吐息を吐き、三人が居るであろう左側を向いた。
「左腕の痛みはどう?」
「少し、痛いだけ」
「そっか……」
ヒルダは安心したのか、心配なのか良く分からない表情をする。
「犯人は何が目的だったんだろう。脅し? それともミエラを傷付けたかっただけ?」
「誘拐……」
「誘拐!?」
「うん、生け捕りって、言ってた」
少しずつ夜の出来事を思い出していく。自分の心に負担がかからない程度に、ゆっくりと。
「でも、どうして?」
「それは……分かんない。でも……。公爵家に肩入れされた自分を恨め、って」
「……父さんか俺のせい、か」
クラウは辛そうに眉間に皺を寄せる。
「でも、二人とも恨まれるような事なんてしてないでしょ?」
「そうだけど……。心当たりが無いだけで、逆恨みって可能性だってあるし……」
「それは何れ分かります。犯人が捕まったら」
果たして犯人は見付かるのだろうか。この世界にはまだ警察だって居ないだろう。顔も見ていないし、確実な証拠だってあるのかどうか分からない。
「証拠は……?」
「この部屋に落ちていた短剣にイニシャルが彫られていたそうです。売った武器屋が分かれば、もしかしたら持ち主と当主も分かるかも」
そこまで調査が進んでるとは思わなかった。平和過ぎるこの世界を少し侮っていたのかもしれない。

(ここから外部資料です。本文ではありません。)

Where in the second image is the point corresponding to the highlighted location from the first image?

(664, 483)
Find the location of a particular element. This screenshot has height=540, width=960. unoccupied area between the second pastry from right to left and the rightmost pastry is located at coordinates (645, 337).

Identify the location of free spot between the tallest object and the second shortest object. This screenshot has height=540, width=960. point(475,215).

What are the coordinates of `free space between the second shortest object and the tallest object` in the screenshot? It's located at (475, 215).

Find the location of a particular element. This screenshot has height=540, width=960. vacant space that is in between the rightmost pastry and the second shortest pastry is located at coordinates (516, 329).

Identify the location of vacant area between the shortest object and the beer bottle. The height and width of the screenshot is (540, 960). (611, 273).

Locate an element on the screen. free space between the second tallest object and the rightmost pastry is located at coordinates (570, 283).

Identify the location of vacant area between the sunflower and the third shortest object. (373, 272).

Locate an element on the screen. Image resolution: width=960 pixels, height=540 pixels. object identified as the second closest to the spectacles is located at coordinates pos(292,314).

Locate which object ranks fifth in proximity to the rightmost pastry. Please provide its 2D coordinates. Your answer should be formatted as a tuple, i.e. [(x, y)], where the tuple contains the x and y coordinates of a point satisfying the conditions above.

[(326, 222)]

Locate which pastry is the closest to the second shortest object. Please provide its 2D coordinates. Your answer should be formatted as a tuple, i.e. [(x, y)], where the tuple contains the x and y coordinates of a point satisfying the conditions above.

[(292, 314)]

「後はルーゼンベルクの執事たちの能力次第、になるね」
「皆、頼む……」
ヒルダは口を真一文字にし、クラウは手を組んで額を乗せた。
「……兄さん、姉さん、先に夕飯食べてきて。ちょっとミエラと二人だけにして欲しい」
「分かった。セドリック、行こっか」
「ああ」
視界からセドリックとヒルダの姿が消える。蝶番の軋む音が響くと、クラウは周りの気配を気にしながら声を潜めて話し始めた。
「これまで、この世界でこんな事件は起きた事無いんだ。正直、焦ってる」
「……王様たちが人の負の感情を操るのを止めたから?」
「だと思う」
「たった一年で、此処まで……」
クラウも魔導師を辞めて十八歳に戻されたのなら、そういう計算になる。ところが、クラウは首を横に振る。

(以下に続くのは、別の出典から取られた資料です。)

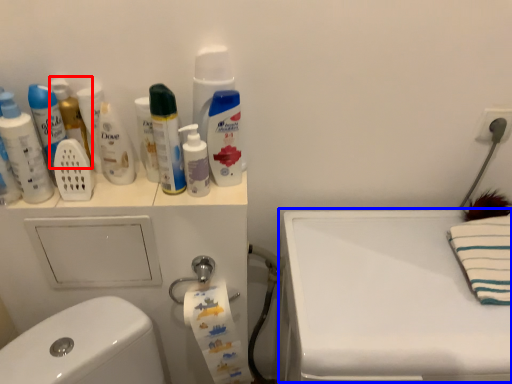 Question: Which object appears farthest to the camera in this image, mouthwash (highlighted by a red box) or counter top (highlighted by a blue box)?

Choices:
 (A) mouthwash
 (B) counter top

Answer: (A) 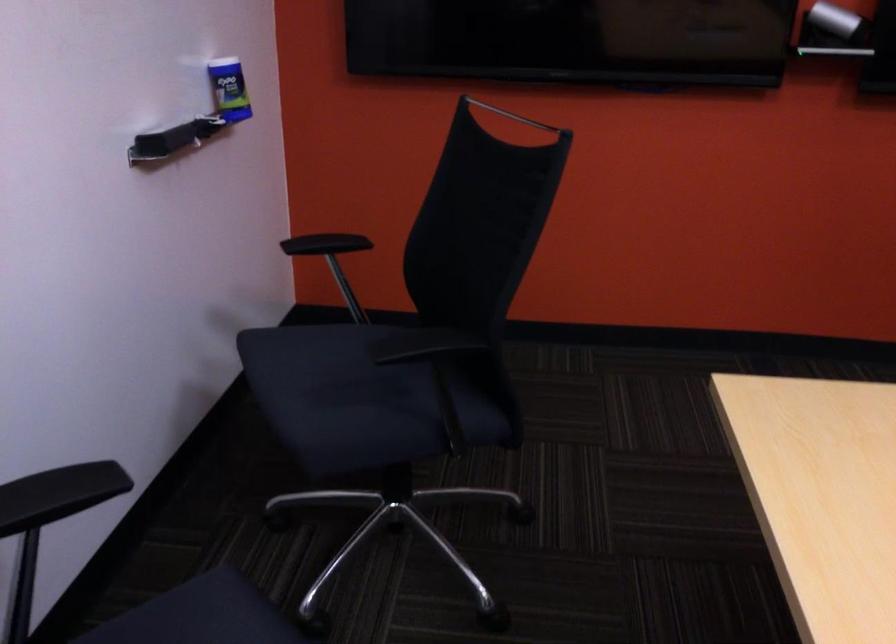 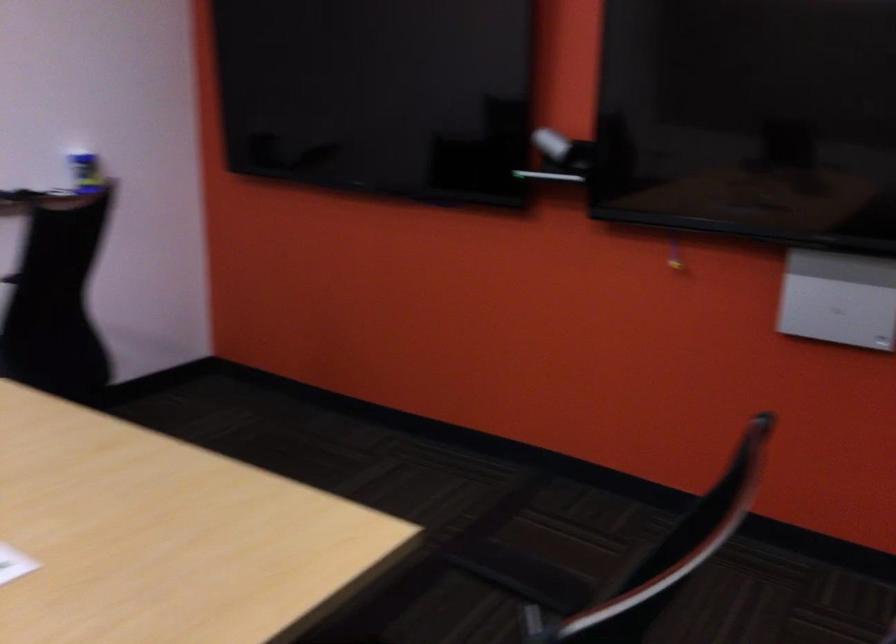 Where in the second image is the point corresponding to point (247, 111) from the first image?

(85, 172) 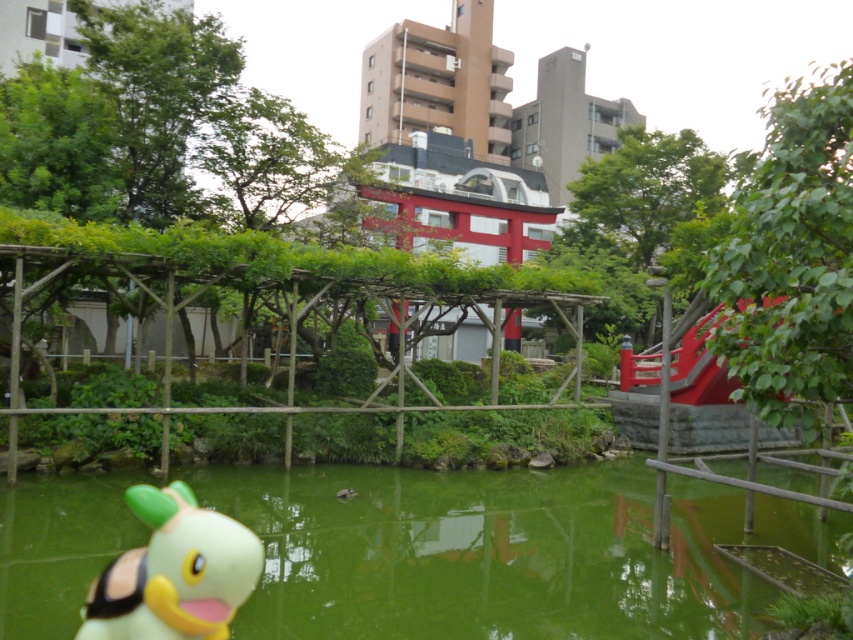 You are standing in the park and see the yellow matte plush toy at lower left and the wooden trellis at center. Which object is positioned more to the right from your perspective?

The yellow matte plush toy at lower left is positioned more to the right than the wooden trellis at center.

From the picture: You are a park visitor who wants to know if the green liquid water at center is deeper than the wooden trellis at center. Based on the scene, can you determine which one is taller?

The green liquid water at center has a lesser height compared to wooden trellis at center, so the wooden trellis at center is taller. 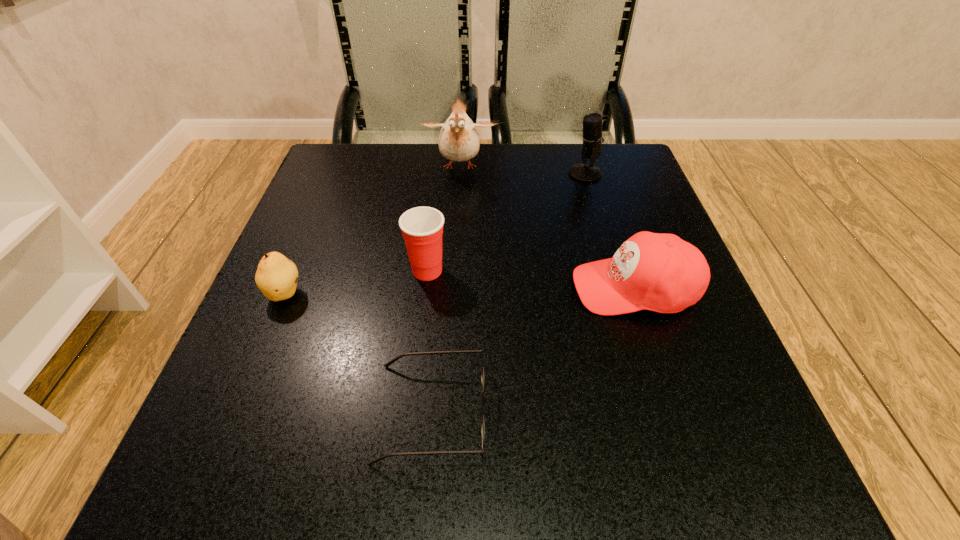 Identify the location of free region located on the front of the Dixie cup. (402, 483).

Where is `vacant space located 0.060m on the front panel of the baseball cap`? vacant space located 0.060m on the front panel of the baseball cap is located at coordinates (539, 288).

Where is `vacant space located on the front panel of the baseball cap`? The image size is (960, 540). vacant space located on the front panel of the baseball cap is located at coordinates (348, 288).

Find the location of a particular element. This screenshot has width=960, height=540. vacant area situated on the front panel of the baseball cap is located at coordinates (420, 288).

In order to click on blank space located on the back of the pear in this screenshot , I will do `click(325, 197)`.

Locate an element on the screen. Image resolution: width=960 pixels, height=540 pixels. blank area located 0.360m on the front-facing side of the nearest object is located at coordinates pos(740,413).

Locate an element on the screen. This screenshot has height=540, width=960. bird that is at the far edge is located at coordinates (458, 141).

Locate an element on the screen. Image resolution: width=960 pixels, height=540 pixels. microphone that is at the far edge is located at coordinates (592, 137).

This screenshot has height=540, width=960. Find the location of `object at the near edge`. object at the near edge is located at coordinates (389, 363).

I want to click on object at the left edge, so click(x=276, y=276). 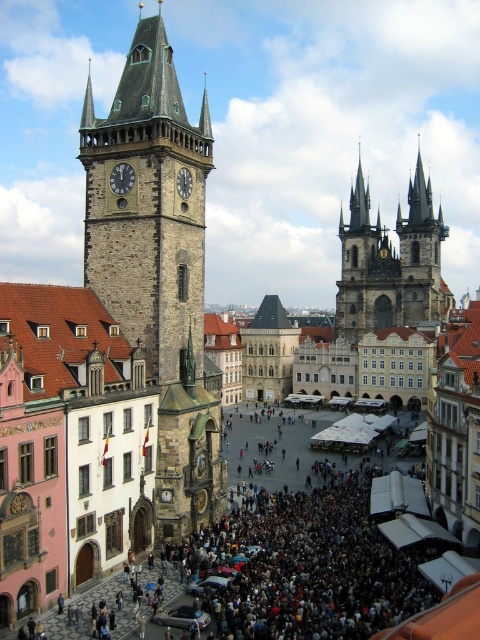 In the scene shown: Does matte stone clock tower at upper left appear on the left side of dark gray stone clock at center?

Indeed, matte stone clock tower at upper left is positioned on the left side of dark gray stone clock at center.

Is matte stone clock tower at upper left positioned behind dark gray stone clock at center?

No, matte stone clock tower at upper left is in front of dark gray stone clock at center.

Which is in front, point (122, 192) or point (177, 176)?

Point (122, 192)

Image resolution: width=480 pixels, height=640 pixels. I want to click on matte stone clock tower at upper left, so click(121, 179).

Is stone clock tower at left above golden stone spires at upper right?

Indeed, stone clock tower at left is positioned over golden stone spires at upper right.

Does stone clock tower at left appear on the left side of golden stone spires at upper right?

Indeed, stone clock tower at left is positioned on the left side of golden stone spires at upper right.

Does point (168, 44) come in front of point (362, 324)?

Yes, it is in front of point (362, 324).

At what (x,y) coordinates should I click in order to perform the action: click on stone clock tower at left. Please return your answer as a coordinate pair (x, y). The height and width of the screenshot is (640, 480). Looking at the image, I should click on (148, 205).

Does golden stone spires at upper right have a lesser width compared to matte stone clock tower at upper left?

No, golden stone spires at upper right is not thinner than matte stone clock tower at upper left.

In the scene shown: Which is more to the right, golden stone spires at upper right or matte stone clock tower at upper left?

Positioned to the right is golden stone spires at upper right.

Identify the location of golden stone spires at upper right. (388, 262).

「一年じゃない。少なくとも四年……アレクが魔導師を辞めた時に遡るなら」
忘れていた。アレクとフレアの存在を。今、この時だけ。
「そうなら、これからもっとこんな事件が増える。ミユが狙われる事だってまたあるかもしれない。それでも……俺と一緒に居てくれる……?」
最後は声が萎んでいた。不安、戸惑い、焦り、怒り──色々な感情が入り交じっているのだろう。

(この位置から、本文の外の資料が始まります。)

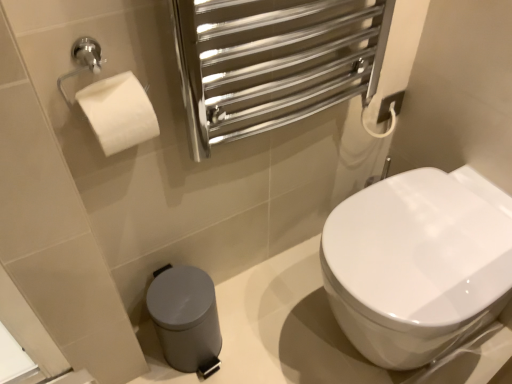 Question: Is the depth of satin grey plastic trash can at lower left greater than that of white glossy toilet at center?

Choices:
 (A) no
 (B) yes

Answer: (B)

Question: From the image's perspective, would you say satin grey plastic trash can at lower left is positioned over white glossy toilet at center?

Choices:
 (A) yes
 (B) no

Answer: (B)

Question: From the image's perspective, is satin grey plastic trash can at lower left below white glossy toilet at center?

Choices:
 (A) yes
 (B) no

Answer: (A)

Question: Is satin grey plastic trash can at lower left with white glossy toilet at center?

Choices:
 (A) yes
 (B) no

Answer: (B)

Question: Is satin grey plastic trash can at lower left outside of white glossy toilet at center?

Choices:
 (A) yes
 (B) no

Answer: (A)

Question: Is the depth of satin grey plastic trash can at lower left less than that of white glossy toilet at center?

Choices:
 (A) yes
 (B) no

Answer: (B)

Question: Does white glossy toilet at center appear on the right side of satin grey plastic trash can at lower left?

Choices:
 (A) no
 (B) yes

Answer: (B)

Question: Is satin grey plastic trash can at lower left located within white glossy toilet at center?

Choices:
 (A) yes
 (B) no

Answer: (B)

Question: From a real-world perspective, is white glossy toilet at center on top of satin grey plastic trash can at lower left?

Choices:
 (A) no
 (B) yes

Answer: (B)

Question: Does white glossy toilet at center come behind satin grey plastic trash can at lower left?

Choices:
 (A) yes
 (B) no

Answer: (B)

Question: Considering the relative sizes of white glossy toilet at center and satin grey plastic trash can at lower left in the image provided, is white glossy toilet at center taller than satin grey plastic trash can at lower left?

Choices:
 (A) yes
 (B) no

Answer: (A)

Question: Would you consider white glossy toilet at center to be distant from satin grey plastic trash can at lower left?

Choices:
 (A) yes
 (B) no

Answer: (B)

Question: From the image's perspective, is white glossy toilet at center positioned above or below satin grey plastic trash can at lower left?

Choices:
 (A) above
 (B) below

Answer: (A) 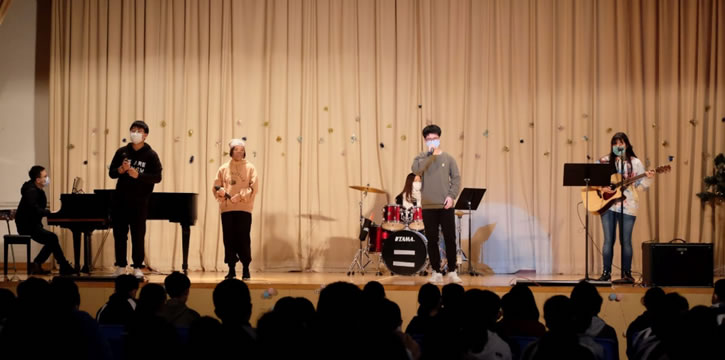 Where is `piano`? The height and width of the screenshot is (360, 725). piano is located at coordinates pos(74,205), pos(183,199), pos(185,262), pos(78,258). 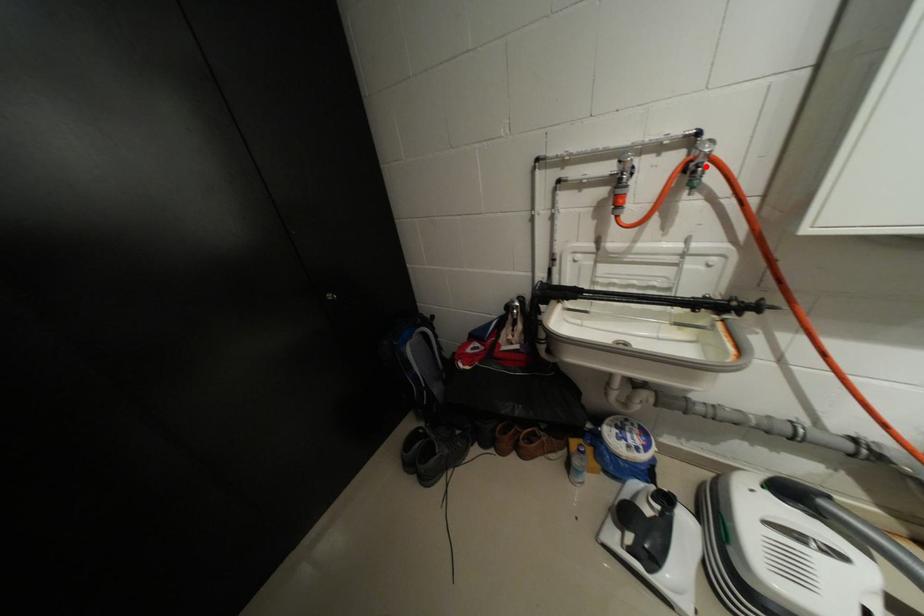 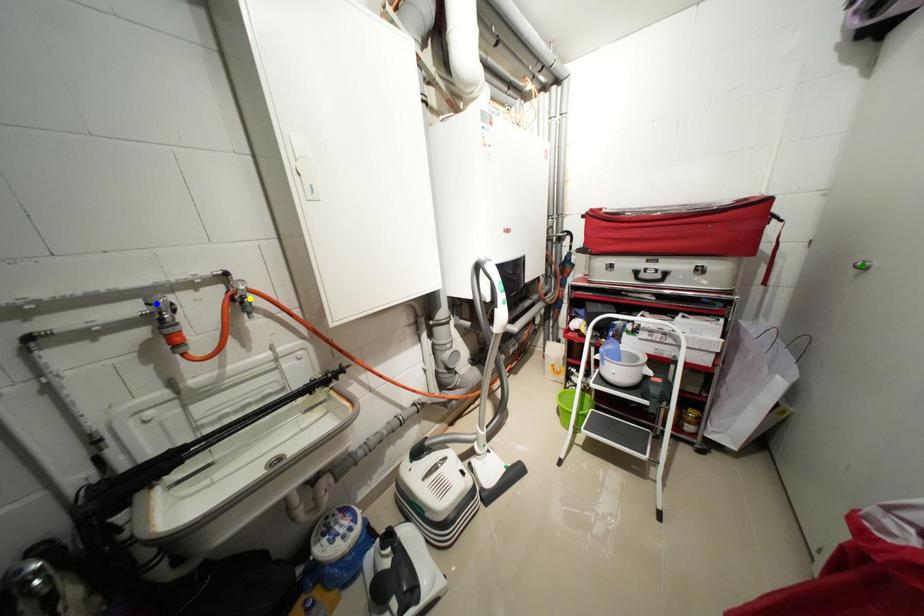 Question: I am providing you with two images of the same scene from different viewpoints. A red point is marked on the first image. You are given multiple points on the second image. Can you choose the point in image 2 that corresponds to the point in image 1?

Choices:
 (A) yellow point
 (B) green point
 (C) blue point

Answer: (A)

正直に自分の気持ちを言うのは気が引ける。それでも言わなければ。
「正直、言うとね?」
「うん」
「公爵夫人になりたくないって思っちゃった。クラウにも公爵になって欲しくない。誰かに譲れるなら、譲って欲しい。でも……無理なんだよね?」
「……うん」
クラウは悲しそうに目を伏せる。
「それなら、私はクラウに着いて行く。行く先が地獄でも、私はクラウの隣を歩く。百年前から気持ちは変わらないよ」
「ミユ……」
クラウは顔を上げると、そっと微笑んだ。
「ありがとう……」
大きな手が私の左頬を包み込むので、私も笑顔を返した。
「アレクとフレアには俺から手紙で伝えておくから。ミユはもう怖かった事思い出さなくて良いからね」
「うん、ありがとう」
事件後、やっとクラウと二人で少しだけだけれど笑い合う事が出来た。